(Saved entries)
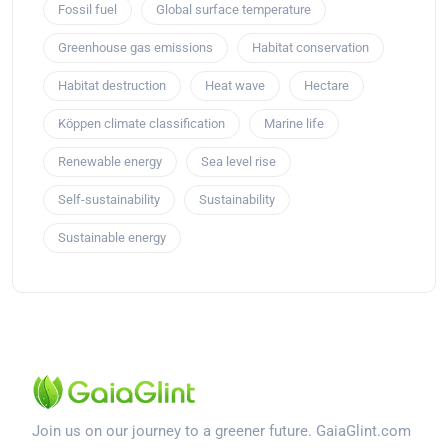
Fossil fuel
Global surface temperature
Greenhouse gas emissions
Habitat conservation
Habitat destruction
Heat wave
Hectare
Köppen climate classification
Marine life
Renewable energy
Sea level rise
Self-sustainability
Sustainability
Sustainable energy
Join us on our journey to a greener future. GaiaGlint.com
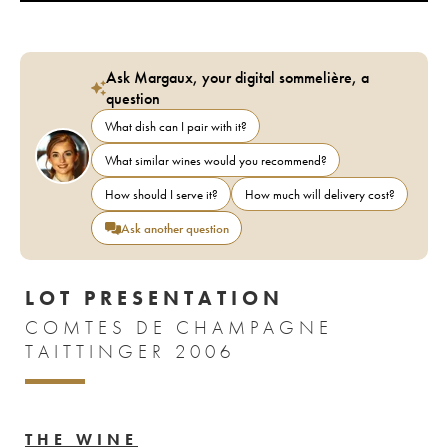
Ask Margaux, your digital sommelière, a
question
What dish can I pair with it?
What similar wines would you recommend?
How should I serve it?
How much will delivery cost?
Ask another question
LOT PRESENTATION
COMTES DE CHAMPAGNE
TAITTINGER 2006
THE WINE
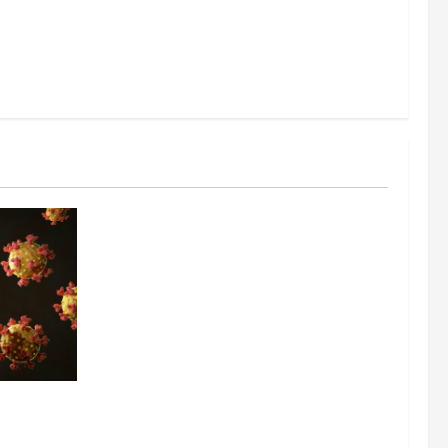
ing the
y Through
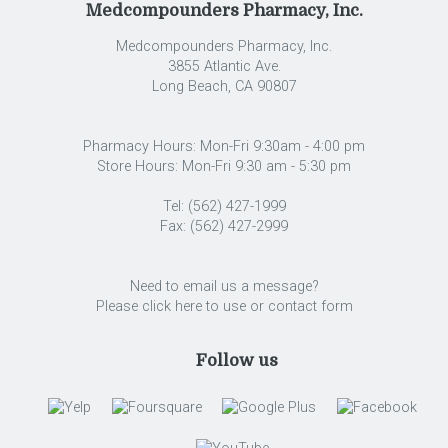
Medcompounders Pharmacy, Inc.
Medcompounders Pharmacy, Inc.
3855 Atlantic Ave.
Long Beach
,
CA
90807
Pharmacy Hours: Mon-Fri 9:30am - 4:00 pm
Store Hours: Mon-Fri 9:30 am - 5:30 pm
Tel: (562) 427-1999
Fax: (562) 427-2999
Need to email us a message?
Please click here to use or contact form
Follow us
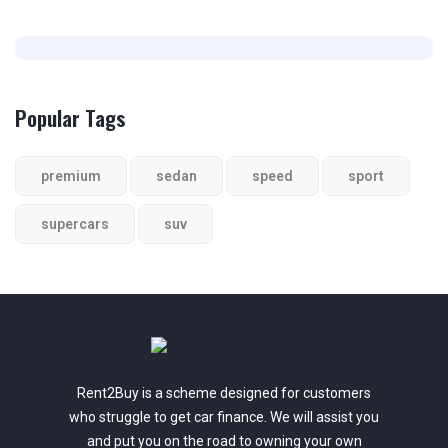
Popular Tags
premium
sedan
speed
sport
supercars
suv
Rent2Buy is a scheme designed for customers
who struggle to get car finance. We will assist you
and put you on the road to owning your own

Your goal -
Please print the span that begins at the line holding "Store Hours: Mon-Fri 9:30 am - 5:30 pm" and ends at the last line of the data, both ends included, with no pictures.

Answer for this exercise -
Store Hours: Mon-Fri 9:30 am - 5:30 pm
Tel: (562) 427-1999
Fax: (562) 427-2999
Need to email us a message?
Please click here to use or contact form
Follow us
Popular Tags
premium
sedan
speed
sport
supercars
suv
Rent2Buy is a scheme designed for customers
who struggle to get car finance. We will assist you
and put you on the road to owning your own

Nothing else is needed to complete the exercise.